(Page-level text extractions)
* * * * *
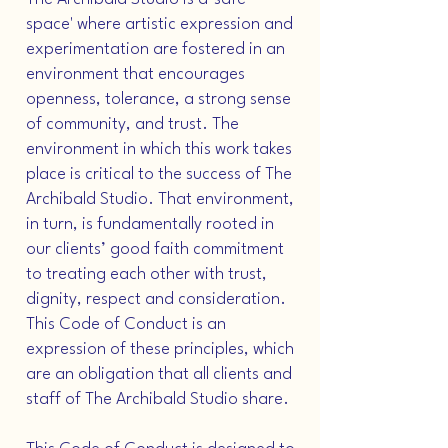
space' where artistic expression and
experimentation are fostered in an
environment that encourages
openness, tolerance, a strong sense
of community, and trust. The
environment in which this work takes
place is critical to the success of The
Archibald Studio. That environment,
in turn, is fundamentally rooted in
our clients’ good faith commitment
to treating each other with trust,
dignity, respect and consideration.
This Code of Conduct is an
expression of these principles, which
are an obligation that all clients and
staff of The Archibald Studio share.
* * * * *
* [DIRECTIONS FOR THIS TASK] Take from the entries every line that has the string "Studio".

* [COMPLETED EXERCISE]
Archibald Studio. That environment,
staff of The Archibald Studio share.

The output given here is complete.